• [Task to carry out]: Extract, from the records beneath this instruction, each line that contains the word "было".

• [Data supplied]:
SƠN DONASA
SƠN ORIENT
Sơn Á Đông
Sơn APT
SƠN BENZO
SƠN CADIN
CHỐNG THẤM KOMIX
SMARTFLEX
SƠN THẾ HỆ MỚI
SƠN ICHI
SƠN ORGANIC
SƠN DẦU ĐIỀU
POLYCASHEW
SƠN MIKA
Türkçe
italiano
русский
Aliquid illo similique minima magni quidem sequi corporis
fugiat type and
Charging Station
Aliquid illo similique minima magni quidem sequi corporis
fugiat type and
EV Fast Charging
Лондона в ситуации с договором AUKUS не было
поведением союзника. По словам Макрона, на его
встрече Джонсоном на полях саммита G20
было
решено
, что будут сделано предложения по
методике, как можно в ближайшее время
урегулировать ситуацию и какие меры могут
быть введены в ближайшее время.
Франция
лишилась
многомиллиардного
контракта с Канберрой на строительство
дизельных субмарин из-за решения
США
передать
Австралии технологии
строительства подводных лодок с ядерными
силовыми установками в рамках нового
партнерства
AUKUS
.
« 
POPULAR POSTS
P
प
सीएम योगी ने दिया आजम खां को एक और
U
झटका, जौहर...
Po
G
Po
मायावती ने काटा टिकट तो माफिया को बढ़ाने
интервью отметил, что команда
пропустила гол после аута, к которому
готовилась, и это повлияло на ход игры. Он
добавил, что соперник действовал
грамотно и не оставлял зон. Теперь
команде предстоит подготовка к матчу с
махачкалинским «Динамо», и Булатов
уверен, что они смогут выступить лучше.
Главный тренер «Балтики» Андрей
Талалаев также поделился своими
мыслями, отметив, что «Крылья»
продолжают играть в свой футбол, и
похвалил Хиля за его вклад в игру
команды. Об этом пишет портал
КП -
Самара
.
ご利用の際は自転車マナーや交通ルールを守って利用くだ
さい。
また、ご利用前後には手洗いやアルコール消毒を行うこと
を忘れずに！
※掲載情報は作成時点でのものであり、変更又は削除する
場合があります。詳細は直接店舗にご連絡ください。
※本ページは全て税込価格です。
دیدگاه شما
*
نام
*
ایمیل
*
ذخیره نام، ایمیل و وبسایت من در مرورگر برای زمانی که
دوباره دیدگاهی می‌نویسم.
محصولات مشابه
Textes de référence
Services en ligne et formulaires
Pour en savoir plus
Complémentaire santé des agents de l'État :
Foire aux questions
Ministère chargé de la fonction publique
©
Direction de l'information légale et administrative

• [Result of the exercise]:
Лондона в ситуации с договором AUKUS не было
было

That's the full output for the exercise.